One evening in November 2002, Center Director Meg Gaines received a call from the father of 2-year-old Parker. Parker had been diagnosed with a brain tumor, and his parents were faced with some tough decisions. Parker was being treated at a teaching hospital. Parker’s oncologist recommended chemotherapy and stem-cell recovery therapy. Despite the treating physician’s solid recommendations, however, the insurer denied payment for this therapy because it was “experimental” and not the current “standard of care.” Parker’s parents did not know what to do in the face of the insurer’s refusal to pay.
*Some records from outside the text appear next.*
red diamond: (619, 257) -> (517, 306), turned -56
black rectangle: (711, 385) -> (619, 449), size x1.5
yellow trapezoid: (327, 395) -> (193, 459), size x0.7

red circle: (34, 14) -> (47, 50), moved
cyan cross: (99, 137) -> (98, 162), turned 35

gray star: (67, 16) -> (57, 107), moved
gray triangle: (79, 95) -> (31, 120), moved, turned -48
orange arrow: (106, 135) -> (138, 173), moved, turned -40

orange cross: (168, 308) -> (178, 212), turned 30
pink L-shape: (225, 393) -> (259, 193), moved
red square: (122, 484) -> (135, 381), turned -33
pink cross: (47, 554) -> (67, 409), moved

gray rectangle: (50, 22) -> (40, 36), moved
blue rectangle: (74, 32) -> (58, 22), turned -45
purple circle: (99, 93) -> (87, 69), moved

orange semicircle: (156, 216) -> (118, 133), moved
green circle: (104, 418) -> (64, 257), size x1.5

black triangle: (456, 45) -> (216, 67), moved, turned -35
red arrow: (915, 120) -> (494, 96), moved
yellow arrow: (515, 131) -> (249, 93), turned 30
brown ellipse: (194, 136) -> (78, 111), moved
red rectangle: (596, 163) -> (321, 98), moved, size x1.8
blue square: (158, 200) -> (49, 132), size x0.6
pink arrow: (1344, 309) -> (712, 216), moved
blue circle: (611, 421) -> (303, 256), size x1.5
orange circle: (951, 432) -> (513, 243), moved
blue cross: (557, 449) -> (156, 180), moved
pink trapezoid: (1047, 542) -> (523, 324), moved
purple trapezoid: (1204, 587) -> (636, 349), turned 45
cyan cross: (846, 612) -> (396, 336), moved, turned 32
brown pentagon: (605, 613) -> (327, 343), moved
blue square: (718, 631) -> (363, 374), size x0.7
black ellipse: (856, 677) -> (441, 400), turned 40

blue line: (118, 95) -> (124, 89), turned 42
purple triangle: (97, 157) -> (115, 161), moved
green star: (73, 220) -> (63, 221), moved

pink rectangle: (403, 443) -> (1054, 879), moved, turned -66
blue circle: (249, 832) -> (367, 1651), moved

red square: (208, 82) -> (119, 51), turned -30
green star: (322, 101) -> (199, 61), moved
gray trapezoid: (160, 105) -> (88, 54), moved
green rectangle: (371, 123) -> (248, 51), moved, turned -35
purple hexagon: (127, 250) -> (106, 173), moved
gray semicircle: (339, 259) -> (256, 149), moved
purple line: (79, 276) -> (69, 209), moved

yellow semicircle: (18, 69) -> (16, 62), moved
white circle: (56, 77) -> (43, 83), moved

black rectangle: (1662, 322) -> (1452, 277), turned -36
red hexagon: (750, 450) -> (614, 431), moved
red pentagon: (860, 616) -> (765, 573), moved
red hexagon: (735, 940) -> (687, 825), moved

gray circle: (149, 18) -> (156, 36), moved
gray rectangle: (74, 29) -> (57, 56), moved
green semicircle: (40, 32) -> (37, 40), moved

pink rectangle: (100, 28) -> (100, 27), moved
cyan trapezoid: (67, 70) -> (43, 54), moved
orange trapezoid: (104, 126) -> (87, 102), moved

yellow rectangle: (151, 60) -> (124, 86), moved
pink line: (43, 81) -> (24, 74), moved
After hearing the father’s panic and confusion about how to proceed, center advocates asked him a critical question: “If the worst happens and Parker dies from this disease, what decision today would allow you to say you did everything you could?” Without hesitating, he said, “I would do the chemo and bone marrow transplant.” Parker’s parents were willing to do whatever was necessary to get him the treatment he needed. They mortgaged their home and borrowed to their maximum. Still, they could not begin to cover Parker’s treatment costs.
A student advocate negotiated with a hospital administrator so the hospital would allow Parker to begin treatment without prepayment.
The insurance company never agreed to pay for Parker’s treatment. However, the Center for Patient Partnerships helped his family arrange coverage through a Medicaid waiver program for children with special health care needs. Years later, Parker is in remission and enjoys an active life.
The Center does not file lawsuits or litigate. Seeking no reimbursement for themselves, however, Parker’s parents retained counsel and filed suit against the insurer, asking that the company reimburse Medicaid for the cost of their son’s treatment. Parker’s mother explains, “Those funds are for families who don’t have insurance, and we have insurance.”